## What you should do
When the string "безопасности" occurs in a line of the records, show that line.

═════ Data to examine

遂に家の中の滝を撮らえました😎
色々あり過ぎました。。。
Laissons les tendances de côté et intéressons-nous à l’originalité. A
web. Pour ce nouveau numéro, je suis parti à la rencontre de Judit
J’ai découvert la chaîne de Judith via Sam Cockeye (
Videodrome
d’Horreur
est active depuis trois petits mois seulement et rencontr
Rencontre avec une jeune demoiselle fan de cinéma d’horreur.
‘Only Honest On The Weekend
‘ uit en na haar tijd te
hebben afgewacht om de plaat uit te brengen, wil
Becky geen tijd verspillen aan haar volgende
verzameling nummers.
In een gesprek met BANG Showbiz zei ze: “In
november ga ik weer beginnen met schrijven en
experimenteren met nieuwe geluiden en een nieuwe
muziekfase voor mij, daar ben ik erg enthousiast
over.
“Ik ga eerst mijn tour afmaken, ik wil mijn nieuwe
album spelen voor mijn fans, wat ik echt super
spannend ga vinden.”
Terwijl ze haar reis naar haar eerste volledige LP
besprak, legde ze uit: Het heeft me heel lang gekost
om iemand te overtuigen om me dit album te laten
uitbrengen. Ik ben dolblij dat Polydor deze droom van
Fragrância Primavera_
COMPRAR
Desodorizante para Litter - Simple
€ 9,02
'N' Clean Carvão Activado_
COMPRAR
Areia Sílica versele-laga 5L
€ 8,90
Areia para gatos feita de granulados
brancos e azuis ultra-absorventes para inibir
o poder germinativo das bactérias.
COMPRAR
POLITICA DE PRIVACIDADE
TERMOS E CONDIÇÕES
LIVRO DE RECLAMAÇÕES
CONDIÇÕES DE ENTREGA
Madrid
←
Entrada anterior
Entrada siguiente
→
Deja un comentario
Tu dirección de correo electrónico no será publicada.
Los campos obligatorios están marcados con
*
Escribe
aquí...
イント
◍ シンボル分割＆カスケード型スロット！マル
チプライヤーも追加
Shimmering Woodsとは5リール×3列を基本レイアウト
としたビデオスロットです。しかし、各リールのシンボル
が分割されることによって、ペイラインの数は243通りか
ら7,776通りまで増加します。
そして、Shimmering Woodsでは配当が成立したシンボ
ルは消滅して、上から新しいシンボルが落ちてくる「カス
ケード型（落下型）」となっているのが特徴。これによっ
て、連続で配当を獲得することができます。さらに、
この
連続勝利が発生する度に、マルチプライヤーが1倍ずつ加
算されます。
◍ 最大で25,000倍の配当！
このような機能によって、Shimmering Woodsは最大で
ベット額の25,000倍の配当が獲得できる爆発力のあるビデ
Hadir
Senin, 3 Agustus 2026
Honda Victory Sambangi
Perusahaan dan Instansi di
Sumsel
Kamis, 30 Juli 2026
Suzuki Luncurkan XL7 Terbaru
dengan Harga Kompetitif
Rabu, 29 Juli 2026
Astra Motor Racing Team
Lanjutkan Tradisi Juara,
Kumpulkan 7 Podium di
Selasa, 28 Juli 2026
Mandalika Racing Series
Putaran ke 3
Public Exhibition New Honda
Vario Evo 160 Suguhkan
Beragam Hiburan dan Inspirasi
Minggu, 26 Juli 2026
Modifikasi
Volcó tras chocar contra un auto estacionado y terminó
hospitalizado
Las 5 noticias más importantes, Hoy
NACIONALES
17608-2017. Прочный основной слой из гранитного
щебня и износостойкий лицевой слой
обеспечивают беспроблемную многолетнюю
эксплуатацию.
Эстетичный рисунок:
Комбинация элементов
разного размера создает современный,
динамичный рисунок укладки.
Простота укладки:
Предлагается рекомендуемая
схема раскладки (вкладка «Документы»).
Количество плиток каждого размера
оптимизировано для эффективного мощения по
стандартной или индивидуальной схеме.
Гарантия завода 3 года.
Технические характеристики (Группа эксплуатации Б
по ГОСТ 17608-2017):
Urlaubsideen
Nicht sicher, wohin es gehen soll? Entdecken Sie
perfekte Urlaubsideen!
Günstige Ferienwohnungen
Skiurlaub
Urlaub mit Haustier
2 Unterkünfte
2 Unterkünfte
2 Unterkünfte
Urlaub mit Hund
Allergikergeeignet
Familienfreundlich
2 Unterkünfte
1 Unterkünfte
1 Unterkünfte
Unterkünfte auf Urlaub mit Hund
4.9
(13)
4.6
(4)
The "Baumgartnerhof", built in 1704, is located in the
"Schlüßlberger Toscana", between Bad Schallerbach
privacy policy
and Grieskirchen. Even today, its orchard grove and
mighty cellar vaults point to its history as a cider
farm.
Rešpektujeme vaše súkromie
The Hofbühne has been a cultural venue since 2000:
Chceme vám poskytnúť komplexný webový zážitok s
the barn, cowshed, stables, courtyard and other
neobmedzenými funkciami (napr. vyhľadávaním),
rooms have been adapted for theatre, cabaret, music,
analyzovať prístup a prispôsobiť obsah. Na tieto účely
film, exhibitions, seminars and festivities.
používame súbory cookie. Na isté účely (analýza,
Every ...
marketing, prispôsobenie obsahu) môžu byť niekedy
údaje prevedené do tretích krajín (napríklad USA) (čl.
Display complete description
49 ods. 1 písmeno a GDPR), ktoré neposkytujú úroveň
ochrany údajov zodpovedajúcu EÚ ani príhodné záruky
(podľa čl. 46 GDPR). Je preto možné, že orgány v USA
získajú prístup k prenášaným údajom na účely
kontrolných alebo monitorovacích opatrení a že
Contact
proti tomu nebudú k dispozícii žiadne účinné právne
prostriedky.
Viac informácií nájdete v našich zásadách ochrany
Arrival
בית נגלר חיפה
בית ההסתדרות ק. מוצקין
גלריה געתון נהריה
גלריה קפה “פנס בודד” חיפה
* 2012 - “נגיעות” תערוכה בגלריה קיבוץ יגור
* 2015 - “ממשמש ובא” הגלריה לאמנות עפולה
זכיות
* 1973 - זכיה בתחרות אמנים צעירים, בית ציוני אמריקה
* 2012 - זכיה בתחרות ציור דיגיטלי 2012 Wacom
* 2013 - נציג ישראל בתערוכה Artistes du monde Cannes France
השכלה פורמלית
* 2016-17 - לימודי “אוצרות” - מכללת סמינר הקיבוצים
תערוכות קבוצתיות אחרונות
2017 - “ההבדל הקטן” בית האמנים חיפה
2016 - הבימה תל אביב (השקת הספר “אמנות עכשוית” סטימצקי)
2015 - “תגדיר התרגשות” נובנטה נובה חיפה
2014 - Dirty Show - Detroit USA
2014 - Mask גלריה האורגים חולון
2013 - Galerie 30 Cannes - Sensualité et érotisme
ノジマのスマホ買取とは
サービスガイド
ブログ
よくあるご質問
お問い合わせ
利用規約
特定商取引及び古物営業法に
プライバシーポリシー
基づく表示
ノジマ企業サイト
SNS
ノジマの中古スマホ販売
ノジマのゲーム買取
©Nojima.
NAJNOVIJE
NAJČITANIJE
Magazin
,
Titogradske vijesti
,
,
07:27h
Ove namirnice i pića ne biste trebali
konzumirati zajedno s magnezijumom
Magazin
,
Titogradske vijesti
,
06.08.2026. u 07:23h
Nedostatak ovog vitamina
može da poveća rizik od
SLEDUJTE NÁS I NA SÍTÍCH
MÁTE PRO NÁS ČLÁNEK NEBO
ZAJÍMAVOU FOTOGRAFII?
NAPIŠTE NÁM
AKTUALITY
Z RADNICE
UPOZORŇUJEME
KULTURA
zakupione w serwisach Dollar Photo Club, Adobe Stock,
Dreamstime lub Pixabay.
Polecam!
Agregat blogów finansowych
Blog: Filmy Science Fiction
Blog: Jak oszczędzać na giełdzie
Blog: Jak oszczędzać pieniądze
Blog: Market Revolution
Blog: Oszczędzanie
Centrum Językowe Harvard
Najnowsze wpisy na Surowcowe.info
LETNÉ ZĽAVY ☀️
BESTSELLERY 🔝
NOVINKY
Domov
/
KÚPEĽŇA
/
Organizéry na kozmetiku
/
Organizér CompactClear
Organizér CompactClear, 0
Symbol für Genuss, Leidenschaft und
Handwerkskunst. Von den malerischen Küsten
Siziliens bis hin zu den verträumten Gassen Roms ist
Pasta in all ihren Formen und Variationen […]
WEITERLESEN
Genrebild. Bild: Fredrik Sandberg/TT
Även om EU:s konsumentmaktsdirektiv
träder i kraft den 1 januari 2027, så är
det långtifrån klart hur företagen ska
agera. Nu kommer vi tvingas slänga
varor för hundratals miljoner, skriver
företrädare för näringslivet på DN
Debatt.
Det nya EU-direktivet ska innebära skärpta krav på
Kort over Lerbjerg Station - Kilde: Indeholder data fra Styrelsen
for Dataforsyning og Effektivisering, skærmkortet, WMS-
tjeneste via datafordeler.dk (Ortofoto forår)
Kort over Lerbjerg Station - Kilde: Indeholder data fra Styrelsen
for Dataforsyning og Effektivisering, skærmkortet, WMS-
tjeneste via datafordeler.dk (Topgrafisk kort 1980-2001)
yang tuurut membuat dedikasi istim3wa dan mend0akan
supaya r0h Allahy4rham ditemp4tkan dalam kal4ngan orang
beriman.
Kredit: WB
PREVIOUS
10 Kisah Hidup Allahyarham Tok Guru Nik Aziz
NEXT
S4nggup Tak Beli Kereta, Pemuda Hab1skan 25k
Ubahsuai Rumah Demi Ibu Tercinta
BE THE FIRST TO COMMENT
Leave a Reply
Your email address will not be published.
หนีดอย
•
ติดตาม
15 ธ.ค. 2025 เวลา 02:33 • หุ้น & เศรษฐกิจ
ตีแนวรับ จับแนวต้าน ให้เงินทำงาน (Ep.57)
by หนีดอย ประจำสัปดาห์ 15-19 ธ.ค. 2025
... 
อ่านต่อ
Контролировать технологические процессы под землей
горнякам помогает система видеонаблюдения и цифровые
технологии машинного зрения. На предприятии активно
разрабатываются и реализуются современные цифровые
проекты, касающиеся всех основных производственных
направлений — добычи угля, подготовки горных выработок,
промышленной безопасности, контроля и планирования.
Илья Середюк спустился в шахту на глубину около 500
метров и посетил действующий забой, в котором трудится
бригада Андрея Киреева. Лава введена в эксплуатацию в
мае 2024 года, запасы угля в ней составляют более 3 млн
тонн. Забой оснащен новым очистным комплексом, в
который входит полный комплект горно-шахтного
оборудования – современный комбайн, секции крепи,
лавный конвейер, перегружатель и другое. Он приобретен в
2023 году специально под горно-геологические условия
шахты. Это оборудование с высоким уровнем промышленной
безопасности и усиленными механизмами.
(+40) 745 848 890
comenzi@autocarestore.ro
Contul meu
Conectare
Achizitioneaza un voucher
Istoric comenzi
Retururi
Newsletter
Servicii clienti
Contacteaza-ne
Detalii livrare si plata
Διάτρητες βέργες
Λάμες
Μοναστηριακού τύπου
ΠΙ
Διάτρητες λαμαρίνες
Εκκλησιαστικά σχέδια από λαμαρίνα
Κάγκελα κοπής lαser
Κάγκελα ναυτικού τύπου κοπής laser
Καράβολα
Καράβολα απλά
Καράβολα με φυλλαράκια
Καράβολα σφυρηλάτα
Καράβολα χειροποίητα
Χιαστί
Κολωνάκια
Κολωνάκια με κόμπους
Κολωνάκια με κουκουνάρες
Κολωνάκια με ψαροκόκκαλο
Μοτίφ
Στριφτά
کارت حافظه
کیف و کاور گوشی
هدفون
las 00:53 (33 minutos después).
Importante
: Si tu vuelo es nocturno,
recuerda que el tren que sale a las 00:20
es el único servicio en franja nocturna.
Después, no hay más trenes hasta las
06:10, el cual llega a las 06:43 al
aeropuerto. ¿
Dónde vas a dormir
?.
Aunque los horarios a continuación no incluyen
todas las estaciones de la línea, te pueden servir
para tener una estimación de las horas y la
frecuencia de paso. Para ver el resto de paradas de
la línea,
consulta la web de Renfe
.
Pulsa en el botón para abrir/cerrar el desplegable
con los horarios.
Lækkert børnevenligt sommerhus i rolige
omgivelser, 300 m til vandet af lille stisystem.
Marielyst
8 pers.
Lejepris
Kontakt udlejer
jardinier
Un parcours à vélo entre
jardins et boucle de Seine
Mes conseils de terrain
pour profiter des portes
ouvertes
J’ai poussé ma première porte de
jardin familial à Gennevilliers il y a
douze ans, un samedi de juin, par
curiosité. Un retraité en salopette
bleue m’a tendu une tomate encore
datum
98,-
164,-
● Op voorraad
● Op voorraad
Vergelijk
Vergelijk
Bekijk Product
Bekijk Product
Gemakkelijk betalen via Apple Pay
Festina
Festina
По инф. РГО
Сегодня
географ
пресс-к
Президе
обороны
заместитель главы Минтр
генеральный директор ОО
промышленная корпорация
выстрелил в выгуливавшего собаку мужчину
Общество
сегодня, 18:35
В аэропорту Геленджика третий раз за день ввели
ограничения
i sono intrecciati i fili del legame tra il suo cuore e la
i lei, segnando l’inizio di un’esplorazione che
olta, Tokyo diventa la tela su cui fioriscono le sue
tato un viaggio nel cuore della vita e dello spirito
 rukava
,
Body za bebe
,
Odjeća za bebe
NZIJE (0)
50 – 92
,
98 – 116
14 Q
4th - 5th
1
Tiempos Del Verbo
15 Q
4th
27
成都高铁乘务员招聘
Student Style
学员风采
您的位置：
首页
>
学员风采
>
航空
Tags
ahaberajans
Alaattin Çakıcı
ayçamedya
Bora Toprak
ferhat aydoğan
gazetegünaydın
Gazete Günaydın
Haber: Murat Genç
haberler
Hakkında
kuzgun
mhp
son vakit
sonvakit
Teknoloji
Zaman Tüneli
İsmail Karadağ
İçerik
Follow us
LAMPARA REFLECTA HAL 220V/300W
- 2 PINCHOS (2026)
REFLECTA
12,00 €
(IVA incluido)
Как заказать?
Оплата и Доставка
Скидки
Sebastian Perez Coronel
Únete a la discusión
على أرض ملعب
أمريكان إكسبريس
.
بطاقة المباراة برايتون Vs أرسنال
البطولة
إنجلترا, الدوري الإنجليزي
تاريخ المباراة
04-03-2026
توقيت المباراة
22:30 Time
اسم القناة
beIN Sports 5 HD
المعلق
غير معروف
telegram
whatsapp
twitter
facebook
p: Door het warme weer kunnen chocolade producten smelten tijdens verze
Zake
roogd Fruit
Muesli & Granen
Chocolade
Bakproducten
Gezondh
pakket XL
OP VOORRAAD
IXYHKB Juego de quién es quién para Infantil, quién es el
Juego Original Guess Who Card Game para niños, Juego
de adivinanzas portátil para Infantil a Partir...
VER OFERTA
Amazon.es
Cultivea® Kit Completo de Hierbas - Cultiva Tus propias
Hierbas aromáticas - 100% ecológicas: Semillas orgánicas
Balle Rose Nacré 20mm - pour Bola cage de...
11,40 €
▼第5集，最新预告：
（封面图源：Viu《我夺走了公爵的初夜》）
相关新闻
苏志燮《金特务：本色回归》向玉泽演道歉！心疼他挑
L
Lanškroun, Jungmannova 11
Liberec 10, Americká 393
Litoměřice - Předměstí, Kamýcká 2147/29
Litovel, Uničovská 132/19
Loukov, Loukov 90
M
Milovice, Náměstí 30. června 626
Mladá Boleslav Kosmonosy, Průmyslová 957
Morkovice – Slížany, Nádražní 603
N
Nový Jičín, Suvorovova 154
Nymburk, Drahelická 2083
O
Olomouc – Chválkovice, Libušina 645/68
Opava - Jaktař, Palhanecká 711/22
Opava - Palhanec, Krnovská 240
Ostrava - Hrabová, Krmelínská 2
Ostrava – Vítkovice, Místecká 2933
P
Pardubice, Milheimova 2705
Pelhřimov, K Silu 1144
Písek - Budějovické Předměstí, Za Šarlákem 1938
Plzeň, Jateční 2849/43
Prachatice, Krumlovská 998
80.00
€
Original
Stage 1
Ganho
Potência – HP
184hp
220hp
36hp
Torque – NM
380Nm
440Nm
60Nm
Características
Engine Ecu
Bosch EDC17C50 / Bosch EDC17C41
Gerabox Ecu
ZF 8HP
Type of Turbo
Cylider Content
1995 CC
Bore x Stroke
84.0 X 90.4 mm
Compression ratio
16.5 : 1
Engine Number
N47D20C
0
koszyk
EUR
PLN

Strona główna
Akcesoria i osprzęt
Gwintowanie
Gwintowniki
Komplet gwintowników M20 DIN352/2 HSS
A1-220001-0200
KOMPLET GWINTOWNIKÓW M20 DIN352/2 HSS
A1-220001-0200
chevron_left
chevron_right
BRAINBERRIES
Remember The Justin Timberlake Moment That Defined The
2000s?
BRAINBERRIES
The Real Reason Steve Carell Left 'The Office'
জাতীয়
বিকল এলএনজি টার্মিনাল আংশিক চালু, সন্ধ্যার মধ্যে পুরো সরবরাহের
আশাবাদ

══════════

## Result of this task
промышленной безопасности, контроля и планирования.
безопасности и усиленными механизмами.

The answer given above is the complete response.